Betriebliches Mobilitätsmanagement
Ergänzend zu den beschriebenen Angeboten bietet die Stadt Reutlingen in Zusammenarbeit mit der Reutlinger Stadtverkehrsgesellschaft (RSV) Maßnahmen zum betrieblichen Mobilitätsmanagement für ihre Mitarbeiter und für Dritte an. Das betriebliche Mobilitätsmanagement wird zukünftig in Reutlingen eine größere Bedeutung erlangen.
Ausbau der Parkraumbewirtschaftung
Die Parkraumbewirtschaftung wurde 2009 in der Altstadt und 2011 in der Oststadt eingeführt.
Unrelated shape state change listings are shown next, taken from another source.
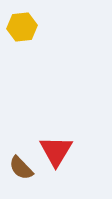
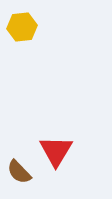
brown semicircle: moved 2 px left, 4 px down
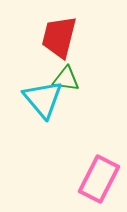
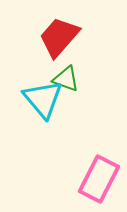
red trapezoid: rotated 27 degrees clockwise
green triangle: rotated 12 degrees clockwise
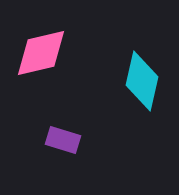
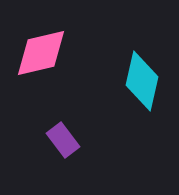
purple rectangle: rotated 36 degrees clockwise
Die Ausweitung auf den angrenzenden Teil des Gebiets Burgholz ist seit Oktober 2013 umgesetzt. Die Ausweitung der Parkraumbewirtschaftung auf weitere innenstadtnahe Gebiete (Ringelbachgebiet/Steinenberg, Blosgebiet/Lerchenbuckel u.a.) wird angestrebt.
Verkehrsmanagement/Verkehrsverflüssigung
Die Stadt Reutlingen hat ein hochmodernes, netzadaptives Verkehrsrechner- und Steuerungssystem, welches in der 1. Baustufe in der Innenstadt mit 11 Anlagen bereits umgesetzt ist. Im Bereich der Messstelle Lederstraße konnte damit der Verkehrsfluss, trotz extremer Verkehrsbelastung auf der B 312, verbessert werden. Weitere Baustufen sind in Umsetzung bzw. Planung.
Klimaschutzkonzept
Durch die Klima- und Energieagentur Baden-Württemberg wurde ein Integriertes Klimaschutzkonzept Reutlingen erarbeitet. Ein Schwerpunkt darin ist beispielsweise der weitere Ausbau des Fernwärmenetzes in der Innenstadt durch die FairEnergie Reutlingen GmbH. Gerade die Emissionen und Immissionen (insbesondere Feinstaub) aus dem Hausbrand können damit zukünftig erheblich gemindert werden, da hier noch viele Anlagen mit Feststoff- und Flüssigbrennstoffen betrieben werden.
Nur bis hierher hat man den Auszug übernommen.